Per quanto riguarda Venezia e il litorale, il prefetto Domenico Cuttaia aveva deciso di precettare i lavoratori, convinto che lo sciopero di lunedì e martedì, che si sarebbe legato alla domenica e a un sabato in cui gli operatori Veritas saranno impegnati in assemblea, avrebbe potuto mettere a repentaglio anche la salute pubblica. Di certo avrebbe minato il decoro non solo del centro storico lagunare, ma anche delle località balneari veneziane. Po, in serata, la comunicazione dell'ordinanza di precettazione è stata sospesa in attesa di un incontro previsto per lunedì 11 luglio a livello nazionale. Se non ci sarà esito positivo, il prefetto potrebbe conferma la precettazione anche per mercoledì e giovedì.
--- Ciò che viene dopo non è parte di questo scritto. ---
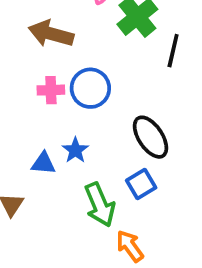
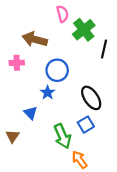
pink cross: (51, 90) -> (17, 63), moved
blue star: (75, 150) -> (48, 93), moved
blue triangle: (43, 163) -> (31, 113), turned 40

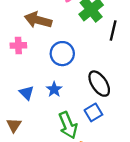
blue star: (48, 93) -> (54, 89), moved
blue triangle: (31, 113) -> (26, 93), moved

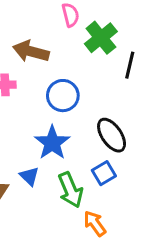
blue star: (54, 89) -> (52, 143), size x1.6
blue triangle: (26, 93) -> (29, 176), moved

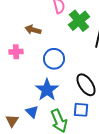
brown arrow: (31, 51) -> (33, 30), size x0.7
blue square: (104, 173) -> (81, 110), turned 35

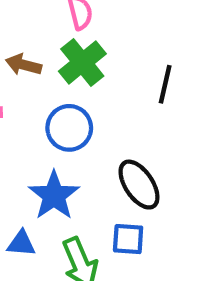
green cross: (79, 21) -> (82, 62), moved
blue triangle: (32, 112) -> (21, 243), turned -40

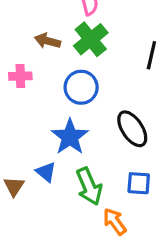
blue square: (128, 239) -> (139, 183), moved
blue triangle: (21, 243) -> (46, 172), turned 35

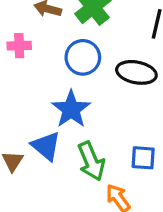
black ellipse: (132, 129) -> (136, 72), moved, turned -45
blue triangle: (46, 172) -> (46, 146), size x1.4

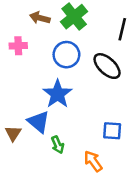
black ellipse: (136, 72) -> (107, 66), turned 32
green arrow: (91, 161) -> (58, 145), moved, size x0.6

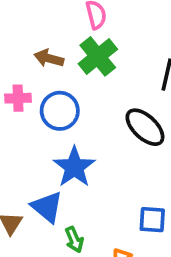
blue circle: (66, 55) -> (60, 111), moved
Sarebbero 450 i dipendenti Veritas "a rischio". Lunedì e martedì Veritas era convinta con la precettazione di poter garantire solo i servizi essenziali, ma con la sua sospensione tornerà tutto in forse. Sarà meglio essere prudenti: "Veritas invita la cittadinanza a non abbandonare rifiuti in strada, tenendo anche conto delle alte temperature, per evitare di fornire cibo a topi e gabbiani e non compromettere il decoro e l’igiene della città", si legge in una nota. Parole "buone" anche per il 13 e 14 luglio. Nel resto della provincia, se lo sciopero sarà confermato, l'astensione sarà totale, quindi niente raccolta dei rifiuti. La proposta dell'azienda era di aprire un tavolo di trattativa già lunedì attraverso il quale discutere dell'anticipo degli accordi normativi ed economici del futuro contratto collettivo nazionale. Un tavolo da aprire subito e chiudere entro agosto con un accordo locale che punti anche sull'armonizzazione nel tempo dell'attuale orario di lavoro e sul controllo dei processi di esternalizzazione dei servizi o di internalizzazione dei lavoratori.

Ai sindacati, ossia Cgil Fp, Cisl Fit, UilTrasporti e Fiadel, però, non è bastato. Critico il prefetto Domenico Cuttaia, secondo cui lo sciopero "a ridosso della domenica e in vista, a Venezia, del Redentore, in un periodo di rilevante afflusso turistico e con temperature al di sopra delle medie stagionali, creerebbe gravi pregiudizi alla salute, all'igiene pubblica e al decoro ambientale".

Veritas aveva fatto sapere che i servizi sarebbero stati ridotti e non sarebbe stata assicurata la raccolta differenziata. Sabato, come detto, ci sarà l'assemblea generale dei lavoratori, di conseguenza a Venezia, Murano e Burano non sarà assicurata la raccolta dei rifiuti. Insomma si aprono quattro giorni di incertezza, in cui nel dubbio è meglio tenersi i rifiuti in casa.